## What is expected
Give back, character for character, the line that includes "Trace right iliac vein." and all lines beneath it in the data.

## Record excerpts
####################
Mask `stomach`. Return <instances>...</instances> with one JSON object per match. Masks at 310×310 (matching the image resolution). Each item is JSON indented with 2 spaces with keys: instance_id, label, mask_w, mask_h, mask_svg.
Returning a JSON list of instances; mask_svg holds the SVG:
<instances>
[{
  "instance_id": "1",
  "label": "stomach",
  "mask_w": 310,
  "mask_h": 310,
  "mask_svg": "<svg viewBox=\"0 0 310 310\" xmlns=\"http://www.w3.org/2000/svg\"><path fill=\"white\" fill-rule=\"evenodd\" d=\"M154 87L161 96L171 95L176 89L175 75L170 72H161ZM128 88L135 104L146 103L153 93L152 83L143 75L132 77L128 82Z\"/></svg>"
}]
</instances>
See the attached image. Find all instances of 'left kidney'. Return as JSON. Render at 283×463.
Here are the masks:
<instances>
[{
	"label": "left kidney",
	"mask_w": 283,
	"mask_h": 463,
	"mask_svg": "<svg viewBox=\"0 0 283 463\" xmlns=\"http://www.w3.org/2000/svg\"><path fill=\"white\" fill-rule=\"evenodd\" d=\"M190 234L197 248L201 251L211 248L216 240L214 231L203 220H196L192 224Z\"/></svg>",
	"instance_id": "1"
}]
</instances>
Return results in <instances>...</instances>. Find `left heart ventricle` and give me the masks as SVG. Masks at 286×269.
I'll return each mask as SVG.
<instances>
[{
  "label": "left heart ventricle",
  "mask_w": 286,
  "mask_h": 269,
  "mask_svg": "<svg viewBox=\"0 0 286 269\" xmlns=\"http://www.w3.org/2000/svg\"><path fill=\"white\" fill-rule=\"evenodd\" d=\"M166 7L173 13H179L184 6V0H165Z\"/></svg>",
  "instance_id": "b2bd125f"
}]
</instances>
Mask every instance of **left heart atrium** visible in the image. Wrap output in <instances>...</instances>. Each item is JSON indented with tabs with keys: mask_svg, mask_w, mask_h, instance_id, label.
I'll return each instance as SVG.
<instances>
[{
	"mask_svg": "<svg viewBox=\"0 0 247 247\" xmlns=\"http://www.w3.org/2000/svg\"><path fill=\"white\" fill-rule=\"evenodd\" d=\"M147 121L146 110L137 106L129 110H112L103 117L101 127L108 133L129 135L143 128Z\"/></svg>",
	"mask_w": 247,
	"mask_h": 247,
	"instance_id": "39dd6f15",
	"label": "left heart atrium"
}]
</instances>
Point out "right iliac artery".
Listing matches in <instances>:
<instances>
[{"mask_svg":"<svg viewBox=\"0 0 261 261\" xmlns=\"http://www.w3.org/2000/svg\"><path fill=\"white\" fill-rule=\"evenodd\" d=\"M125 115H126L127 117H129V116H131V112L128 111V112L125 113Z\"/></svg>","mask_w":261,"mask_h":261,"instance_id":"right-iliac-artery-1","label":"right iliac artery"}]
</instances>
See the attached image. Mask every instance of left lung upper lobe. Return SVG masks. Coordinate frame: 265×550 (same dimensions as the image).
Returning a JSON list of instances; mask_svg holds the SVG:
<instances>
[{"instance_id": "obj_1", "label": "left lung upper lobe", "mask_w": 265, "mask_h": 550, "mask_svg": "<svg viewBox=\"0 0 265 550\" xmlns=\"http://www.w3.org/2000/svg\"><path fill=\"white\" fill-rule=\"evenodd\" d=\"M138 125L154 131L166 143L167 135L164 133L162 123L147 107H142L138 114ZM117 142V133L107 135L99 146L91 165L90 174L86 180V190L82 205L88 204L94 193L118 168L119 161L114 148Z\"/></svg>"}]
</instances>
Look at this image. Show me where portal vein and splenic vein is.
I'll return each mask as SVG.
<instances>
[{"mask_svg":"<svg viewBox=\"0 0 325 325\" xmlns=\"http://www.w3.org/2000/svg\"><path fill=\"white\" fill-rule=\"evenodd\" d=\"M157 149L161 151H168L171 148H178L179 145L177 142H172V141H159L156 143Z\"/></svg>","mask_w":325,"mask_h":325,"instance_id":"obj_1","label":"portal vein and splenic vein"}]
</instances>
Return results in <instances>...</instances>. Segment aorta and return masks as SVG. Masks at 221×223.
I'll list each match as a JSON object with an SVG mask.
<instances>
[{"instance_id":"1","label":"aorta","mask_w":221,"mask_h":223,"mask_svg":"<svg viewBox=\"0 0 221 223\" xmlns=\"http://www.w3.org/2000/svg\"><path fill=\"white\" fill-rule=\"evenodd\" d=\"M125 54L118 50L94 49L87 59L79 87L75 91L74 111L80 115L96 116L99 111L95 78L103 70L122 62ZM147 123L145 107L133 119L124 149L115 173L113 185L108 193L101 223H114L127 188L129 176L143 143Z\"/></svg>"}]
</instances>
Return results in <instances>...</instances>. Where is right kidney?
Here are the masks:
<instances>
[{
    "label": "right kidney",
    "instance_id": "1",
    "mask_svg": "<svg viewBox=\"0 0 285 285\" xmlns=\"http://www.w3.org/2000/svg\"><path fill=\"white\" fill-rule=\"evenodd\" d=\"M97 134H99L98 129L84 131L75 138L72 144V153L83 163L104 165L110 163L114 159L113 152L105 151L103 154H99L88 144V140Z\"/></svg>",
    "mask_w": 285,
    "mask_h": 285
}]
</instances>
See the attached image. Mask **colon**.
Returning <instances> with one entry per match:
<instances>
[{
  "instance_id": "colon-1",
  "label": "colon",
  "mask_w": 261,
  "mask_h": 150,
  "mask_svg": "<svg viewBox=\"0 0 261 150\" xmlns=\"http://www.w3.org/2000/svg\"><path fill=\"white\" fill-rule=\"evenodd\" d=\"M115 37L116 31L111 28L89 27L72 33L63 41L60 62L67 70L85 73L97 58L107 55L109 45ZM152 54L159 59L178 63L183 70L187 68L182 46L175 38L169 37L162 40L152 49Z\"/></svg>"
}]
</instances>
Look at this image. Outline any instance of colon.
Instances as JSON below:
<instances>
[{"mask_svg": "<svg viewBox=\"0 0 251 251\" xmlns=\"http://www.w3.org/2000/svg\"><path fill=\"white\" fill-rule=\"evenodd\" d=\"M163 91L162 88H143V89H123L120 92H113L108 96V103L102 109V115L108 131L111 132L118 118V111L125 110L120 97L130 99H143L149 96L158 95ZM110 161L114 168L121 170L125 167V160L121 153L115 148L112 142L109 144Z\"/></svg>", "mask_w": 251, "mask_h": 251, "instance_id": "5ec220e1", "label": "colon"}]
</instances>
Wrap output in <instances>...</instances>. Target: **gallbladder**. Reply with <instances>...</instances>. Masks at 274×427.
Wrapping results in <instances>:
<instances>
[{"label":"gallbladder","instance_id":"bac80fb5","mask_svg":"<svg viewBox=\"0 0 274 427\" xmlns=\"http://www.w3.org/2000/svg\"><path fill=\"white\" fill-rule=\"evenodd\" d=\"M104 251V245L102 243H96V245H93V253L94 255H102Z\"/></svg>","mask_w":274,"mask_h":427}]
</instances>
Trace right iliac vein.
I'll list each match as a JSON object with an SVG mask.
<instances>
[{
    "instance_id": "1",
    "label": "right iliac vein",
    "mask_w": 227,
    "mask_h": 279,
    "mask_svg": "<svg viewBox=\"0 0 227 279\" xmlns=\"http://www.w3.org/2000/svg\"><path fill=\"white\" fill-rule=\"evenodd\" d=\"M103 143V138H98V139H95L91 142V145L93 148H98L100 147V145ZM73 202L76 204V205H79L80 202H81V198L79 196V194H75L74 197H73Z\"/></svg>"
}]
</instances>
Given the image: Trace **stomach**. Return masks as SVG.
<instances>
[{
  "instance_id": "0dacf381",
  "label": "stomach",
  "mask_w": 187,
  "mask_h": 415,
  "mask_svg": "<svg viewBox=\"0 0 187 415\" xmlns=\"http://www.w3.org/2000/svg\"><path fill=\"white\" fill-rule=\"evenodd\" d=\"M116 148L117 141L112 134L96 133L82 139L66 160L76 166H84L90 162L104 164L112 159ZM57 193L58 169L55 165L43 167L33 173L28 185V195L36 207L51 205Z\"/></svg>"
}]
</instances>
####################
## Response below
Trace right iliac vein.
I'll list each match as a JSON object with an SVG mask.
<instances>
[{
    "instance_id": "1",
    "label": "right iliac vein",
    "mask_w": 227,
    "mask_h": 279,
    "mask_svg": "<svg viewBox=\"0 0 227 279\" xmlns=\"http://www.w3.org/2000/svg\"><path fill=\"white\" fill-rule=\"evenodd\" d=\"M103 143V138H98V139H95L91 142V145L93 148H98L100 147V145ZM73 202L76 204V205H79L80 202H81V198L79 196V194H75L74 197H73Z\"/></svg>"
}]
</instances>
Given the image: Trace **stomach**. Return masks as SVG.
<instances>
[{
  "instance_id": "0dacf381",
  "label": "stomach",
  "mask_w": 187,
  "mask_h": 415,
  "mask_svg": "<svg viewBox=\"0 0 187 415\" xmlns=\"http://www.w3.org/2000/svg\"><path fill=\"white\" fill-rule=\"evenodd\" d=\"M116 148L117 141L112 134L96 133L82 139L66 160L76 166H84L90 162L104 164L112 159ZM57 193L58 169L55 165L43 167L33 173L28 185V195L36 207L51 205Z\"/></svg>"
}]
</instances>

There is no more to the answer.